Mobil für ein frühes Ableben

Auf dem 4. Deutschen Wirtschaftskongreß diskutierten Manager und Studenten über die „Ressource Mensch“/ Optimismus und Tatendrang  ■ Von Bernd Ulrich

Köln (taz) – Die Rezession geht vom Trab in den Galopp über; die Stahlkocher sind auf der Straße; die Arbeitslosenzahlen drohen über 5 Millionen zu steigen; die Politik ist handlungsunfähig; ganz Deutschland liegt in der Depression. Ganz Deutschland? In den Gebäuden der Universität Köln versammelten sich letzte Woche über tausend Spitzenmanager und Studenten aus aller Welt, um über die „Ressource Mensch“ in der Weltwirtschaft zu diskutieren. Vielleicht ist es dem ehrenamtlichen, jugendlichen Engagement der rund 200 BWL-, VWL- und Jurastudenten zu verdanken: Der 4. Deutsche Wirtschaftskongreß verfügte reichlich über eine derzeit rare Ressource: Optimismus.

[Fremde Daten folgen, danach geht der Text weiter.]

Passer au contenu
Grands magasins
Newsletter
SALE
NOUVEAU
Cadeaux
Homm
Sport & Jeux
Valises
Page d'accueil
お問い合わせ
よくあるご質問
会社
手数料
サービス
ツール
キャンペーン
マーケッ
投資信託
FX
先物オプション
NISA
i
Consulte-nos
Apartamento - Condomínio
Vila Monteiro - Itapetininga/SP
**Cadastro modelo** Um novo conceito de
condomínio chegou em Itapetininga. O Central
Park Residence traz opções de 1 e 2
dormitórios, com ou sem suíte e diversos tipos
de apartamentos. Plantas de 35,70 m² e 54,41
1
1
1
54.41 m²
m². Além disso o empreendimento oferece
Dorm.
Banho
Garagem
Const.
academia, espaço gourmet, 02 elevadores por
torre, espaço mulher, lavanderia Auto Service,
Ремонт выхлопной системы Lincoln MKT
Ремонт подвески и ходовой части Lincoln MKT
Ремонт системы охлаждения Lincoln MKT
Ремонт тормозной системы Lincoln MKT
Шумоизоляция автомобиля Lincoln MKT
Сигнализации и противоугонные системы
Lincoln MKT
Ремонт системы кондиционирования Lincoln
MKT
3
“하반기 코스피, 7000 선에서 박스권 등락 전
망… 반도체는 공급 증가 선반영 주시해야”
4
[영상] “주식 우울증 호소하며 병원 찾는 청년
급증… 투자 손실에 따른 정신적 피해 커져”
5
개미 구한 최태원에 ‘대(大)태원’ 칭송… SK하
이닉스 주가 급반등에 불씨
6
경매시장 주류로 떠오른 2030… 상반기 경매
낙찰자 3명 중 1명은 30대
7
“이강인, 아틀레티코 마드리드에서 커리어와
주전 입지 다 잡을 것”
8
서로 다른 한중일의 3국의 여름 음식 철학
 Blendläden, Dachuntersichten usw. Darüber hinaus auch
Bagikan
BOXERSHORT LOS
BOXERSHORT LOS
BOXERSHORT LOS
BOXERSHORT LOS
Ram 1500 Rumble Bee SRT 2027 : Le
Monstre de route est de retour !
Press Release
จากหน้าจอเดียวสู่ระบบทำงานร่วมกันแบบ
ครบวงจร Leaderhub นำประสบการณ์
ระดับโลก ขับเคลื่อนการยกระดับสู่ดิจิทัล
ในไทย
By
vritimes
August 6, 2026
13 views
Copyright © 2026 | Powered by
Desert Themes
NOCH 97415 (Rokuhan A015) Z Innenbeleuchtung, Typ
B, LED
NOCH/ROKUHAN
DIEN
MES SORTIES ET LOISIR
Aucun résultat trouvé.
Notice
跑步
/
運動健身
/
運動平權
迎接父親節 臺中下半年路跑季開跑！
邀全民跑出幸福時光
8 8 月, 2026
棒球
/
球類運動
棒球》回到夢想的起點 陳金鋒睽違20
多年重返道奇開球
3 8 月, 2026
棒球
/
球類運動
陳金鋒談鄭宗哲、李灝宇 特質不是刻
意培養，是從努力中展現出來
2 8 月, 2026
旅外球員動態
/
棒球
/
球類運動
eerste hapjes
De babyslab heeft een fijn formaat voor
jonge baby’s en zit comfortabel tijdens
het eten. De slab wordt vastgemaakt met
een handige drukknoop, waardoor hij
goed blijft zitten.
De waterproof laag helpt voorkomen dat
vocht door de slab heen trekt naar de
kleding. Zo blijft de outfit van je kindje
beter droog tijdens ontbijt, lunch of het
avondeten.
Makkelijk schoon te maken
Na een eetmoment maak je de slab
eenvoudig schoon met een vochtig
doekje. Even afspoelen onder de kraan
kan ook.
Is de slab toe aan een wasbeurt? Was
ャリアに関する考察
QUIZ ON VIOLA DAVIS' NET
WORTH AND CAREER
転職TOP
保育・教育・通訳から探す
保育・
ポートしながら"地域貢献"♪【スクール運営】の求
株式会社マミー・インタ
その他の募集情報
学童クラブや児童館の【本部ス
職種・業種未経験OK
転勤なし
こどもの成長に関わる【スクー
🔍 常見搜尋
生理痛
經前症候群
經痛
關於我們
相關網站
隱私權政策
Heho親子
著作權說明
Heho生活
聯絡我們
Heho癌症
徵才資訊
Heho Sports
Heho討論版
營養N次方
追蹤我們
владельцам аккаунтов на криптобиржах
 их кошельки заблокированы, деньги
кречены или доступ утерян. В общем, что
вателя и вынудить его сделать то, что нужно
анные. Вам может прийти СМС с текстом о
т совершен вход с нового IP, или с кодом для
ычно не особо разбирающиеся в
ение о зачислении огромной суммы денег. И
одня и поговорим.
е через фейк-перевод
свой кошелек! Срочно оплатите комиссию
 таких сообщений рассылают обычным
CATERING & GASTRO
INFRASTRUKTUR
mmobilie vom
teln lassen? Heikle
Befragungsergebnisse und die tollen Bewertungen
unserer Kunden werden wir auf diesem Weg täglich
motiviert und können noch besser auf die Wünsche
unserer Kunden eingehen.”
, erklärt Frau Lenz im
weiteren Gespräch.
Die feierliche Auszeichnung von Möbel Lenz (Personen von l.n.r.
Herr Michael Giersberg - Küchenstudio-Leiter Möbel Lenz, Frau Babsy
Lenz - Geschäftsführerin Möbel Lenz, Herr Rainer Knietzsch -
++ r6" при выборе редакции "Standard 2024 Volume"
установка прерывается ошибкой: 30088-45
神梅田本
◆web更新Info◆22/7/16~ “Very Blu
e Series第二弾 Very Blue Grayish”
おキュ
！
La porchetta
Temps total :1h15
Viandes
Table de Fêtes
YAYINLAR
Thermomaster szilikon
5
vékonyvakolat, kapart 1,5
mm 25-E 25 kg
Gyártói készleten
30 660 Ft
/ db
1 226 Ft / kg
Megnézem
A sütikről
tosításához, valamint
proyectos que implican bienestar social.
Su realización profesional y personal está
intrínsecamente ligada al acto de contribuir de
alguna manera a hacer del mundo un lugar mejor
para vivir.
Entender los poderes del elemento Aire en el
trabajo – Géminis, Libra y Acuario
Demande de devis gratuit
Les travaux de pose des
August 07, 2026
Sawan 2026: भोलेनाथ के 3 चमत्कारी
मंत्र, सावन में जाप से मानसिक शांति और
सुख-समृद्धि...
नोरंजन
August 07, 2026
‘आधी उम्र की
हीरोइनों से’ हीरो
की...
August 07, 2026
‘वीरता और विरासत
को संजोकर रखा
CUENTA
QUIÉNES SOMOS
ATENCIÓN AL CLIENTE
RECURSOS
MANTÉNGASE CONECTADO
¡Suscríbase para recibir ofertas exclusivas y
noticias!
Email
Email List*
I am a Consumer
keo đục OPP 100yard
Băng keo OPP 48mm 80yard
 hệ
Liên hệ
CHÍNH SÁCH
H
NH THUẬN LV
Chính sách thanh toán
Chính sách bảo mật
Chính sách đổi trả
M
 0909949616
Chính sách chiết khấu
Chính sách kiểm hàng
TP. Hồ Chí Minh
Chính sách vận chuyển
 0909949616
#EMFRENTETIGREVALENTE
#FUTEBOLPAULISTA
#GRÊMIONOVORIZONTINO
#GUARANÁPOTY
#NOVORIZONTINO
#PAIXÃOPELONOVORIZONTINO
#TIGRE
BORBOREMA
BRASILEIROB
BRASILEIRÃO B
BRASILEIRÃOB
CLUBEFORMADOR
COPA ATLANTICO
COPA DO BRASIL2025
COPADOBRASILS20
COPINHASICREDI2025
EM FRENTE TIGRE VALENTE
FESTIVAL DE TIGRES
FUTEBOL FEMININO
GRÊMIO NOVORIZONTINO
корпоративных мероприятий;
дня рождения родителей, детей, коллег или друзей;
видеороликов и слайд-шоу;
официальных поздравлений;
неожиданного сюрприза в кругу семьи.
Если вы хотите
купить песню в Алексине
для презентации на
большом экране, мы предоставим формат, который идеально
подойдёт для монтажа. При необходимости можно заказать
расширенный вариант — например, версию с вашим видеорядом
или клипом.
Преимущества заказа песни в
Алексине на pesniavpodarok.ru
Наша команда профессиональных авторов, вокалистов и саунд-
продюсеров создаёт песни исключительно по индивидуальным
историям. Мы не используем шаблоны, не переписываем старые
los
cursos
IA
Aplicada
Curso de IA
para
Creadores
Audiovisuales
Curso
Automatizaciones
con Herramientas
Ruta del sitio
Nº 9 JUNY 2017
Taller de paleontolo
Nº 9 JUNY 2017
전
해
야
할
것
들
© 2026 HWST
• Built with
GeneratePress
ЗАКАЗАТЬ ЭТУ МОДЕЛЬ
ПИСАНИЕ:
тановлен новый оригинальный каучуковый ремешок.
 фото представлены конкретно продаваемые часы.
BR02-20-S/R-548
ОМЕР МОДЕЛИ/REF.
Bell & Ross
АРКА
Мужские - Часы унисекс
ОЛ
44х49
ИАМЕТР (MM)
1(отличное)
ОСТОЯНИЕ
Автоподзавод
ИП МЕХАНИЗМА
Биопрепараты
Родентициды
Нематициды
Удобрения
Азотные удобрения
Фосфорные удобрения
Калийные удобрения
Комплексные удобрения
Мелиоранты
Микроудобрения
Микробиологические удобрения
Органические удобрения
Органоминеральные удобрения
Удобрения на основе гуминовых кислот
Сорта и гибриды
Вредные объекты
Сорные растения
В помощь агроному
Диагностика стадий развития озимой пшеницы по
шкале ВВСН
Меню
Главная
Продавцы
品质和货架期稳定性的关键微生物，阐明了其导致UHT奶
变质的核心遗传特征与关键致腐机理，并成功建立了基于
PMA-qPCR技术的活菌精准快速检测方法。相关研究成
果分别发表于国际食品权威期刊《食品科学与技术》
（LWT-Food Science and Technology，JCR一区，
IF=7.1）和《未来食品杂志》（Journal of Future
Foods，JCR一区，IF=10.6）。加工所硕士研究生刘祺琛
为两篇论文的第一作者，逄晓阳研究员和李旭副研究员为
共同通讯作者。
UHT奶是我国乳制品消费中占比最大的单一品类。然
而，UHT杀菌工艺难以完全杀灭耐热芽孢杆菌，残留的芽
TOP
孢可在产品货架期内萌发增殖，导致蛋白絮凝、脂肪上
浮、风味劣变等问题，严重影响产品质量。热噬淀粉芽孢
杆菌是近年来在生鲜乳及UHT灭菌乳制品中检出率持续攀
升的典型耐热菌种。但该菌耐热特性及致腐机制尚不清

Tatendrang, Entschlossenheit und vor allem Ehrgeiz versprühten die durchschnittlich 23jährigen Talente. Fleißig und diskret bewegten sie sich in ihren knisternden Kostümen und korrekten Anzügen, die aussahen, als wären sie alle vom selben Schneider. Dabei war die Kleidung wohl das einzige, was nicht von irgendeinem namhaften Sponsor finanziert wurde. Von den überall herumliegenden Dunhill- Zigaretten, über das Kölsch von Küppers bis zu den vierzig schwergewichtigen Limousinen von Mercedes war alles gespendet. Nicht minder gewichtig waren die Manager, die von der Studenteninitiative OFW (Organisationsforum Wirtschaftskongreß) nach Köln gelockt wurden. Die freuten sich nicht nur, „mal wieder in einem Hörsaal zu sitzen“, wie Folker Streib von der Commerzbank-Filiale in Tokyo formulierte. Sie nutzten das Forum, um Studenten und Öffentlichkeit auf ihr zukünftiges Programm einzustimmen. Mobilität, Globalität, Flexibilität und nichthierarchische Kommunikation – diese immerzu wiederholten Begriffe sollen den Weg aus der Krise weisen.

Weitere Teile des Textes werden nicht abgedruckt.